### Requirement
Check each line of the entries for "circle" and report the ones that have it.

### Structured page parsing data
*** Block opens ***
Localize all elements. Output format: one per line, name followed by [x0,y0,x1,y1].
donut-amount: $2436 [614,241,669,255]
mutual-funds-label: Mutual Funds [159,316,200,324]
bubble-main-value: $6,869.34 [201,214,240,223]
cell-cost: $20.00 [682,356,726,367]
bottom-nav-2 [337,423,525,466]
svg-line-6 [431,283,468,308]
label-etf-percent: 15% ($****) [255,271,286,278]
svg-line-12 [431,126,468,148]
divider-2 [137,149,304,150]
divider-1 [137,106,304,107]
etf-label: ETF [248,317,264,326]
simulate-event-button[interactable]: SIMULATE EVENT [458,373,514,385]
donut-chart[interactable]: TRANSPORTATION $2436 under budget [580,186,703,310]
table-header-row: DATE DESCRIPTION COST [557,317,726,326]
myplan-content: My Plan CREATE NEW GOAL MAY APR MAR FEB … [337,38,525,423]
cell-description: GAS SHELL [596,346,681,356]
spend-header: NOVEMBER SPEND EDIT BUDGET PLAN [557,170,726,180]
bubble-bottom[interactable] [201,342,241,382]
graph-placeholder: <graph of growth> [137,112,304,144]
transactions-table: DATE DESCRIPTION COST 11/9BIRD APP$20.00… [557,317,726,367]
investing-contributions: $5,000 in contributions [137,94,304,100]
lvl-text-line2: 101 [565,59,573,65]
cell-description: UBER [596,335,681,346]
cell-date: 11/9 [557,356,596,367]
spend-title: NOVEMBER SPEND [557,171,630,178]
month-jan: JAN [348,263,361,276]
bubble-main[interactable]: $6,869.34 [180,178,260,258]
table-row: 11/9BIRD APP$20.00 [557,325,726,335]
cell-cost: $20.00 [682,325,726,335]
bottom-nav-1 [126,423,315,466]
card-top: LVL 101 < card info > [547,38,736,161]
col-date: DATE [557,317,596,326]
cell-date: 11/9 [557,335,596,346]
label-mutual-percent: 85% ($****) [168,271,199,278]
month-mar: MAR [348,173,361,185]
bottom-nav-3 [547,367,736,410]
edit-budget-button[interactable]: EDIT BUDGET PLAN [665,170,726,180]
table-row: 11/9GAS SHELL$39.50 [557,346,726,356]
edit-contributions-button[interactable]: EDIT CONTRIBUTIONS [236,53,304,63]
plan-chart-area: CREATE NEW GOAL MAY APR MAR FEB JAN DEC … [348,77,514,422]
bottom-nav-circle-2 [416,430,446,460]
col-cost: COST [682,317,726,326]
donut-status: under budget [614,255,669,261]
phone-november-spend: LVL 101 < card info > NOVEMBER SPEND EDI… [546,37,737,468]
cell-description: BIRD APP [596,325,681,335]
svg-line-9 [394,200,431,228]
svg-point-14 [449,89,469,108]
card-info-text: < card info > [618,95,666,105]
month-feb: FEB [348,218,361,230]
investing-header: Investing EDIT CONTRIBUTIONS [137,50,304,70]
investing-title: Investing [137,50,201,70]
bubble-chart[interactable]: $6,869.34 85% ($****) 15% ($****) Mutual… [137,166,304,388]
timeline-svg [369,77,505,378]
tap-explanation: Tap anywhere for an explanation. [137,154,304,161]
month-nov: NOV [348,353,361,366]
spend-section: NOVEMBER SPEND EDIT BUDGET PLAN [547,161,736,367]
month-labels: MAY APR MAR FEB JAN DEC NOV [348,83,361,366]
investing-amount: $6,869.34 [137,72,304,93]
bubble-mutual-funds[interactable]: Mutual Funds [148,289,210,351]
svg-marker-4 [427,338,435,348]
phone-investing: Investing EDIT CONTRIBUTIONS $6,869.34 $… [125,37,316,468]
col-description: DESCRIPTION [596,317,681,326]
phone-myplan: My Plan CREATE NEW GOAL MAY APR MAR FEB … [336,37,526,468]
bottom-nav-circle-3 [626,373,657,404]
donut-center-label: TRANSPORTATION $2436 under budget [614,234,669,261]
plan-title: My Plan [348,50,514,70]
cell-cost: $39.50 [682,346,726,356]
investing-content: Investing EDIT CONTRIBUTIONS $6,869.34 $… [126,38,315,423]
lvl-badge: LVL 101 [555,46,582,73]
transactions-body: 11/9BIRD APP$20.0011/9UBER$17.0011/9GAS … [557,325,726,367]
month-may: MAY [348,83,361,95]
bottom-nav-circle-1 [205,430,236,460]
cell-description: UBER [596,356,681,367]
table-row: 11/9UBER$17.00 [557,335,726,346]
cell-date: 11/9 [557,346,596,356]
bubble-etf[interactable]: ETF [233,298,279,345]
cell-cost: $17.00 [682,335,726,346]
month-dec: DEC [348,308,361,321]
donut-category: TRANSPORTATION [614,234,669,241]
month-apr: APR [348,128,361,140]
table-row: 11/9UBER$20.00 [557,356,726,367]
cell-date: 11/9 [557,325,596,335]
*** Block closes ***
### Result
bottom-nav-circle-2 [416,430,446,460]
bottom-nav-circle-3 [626,373,657,404]
bottom-nav-circle-1 [205,430,236,460]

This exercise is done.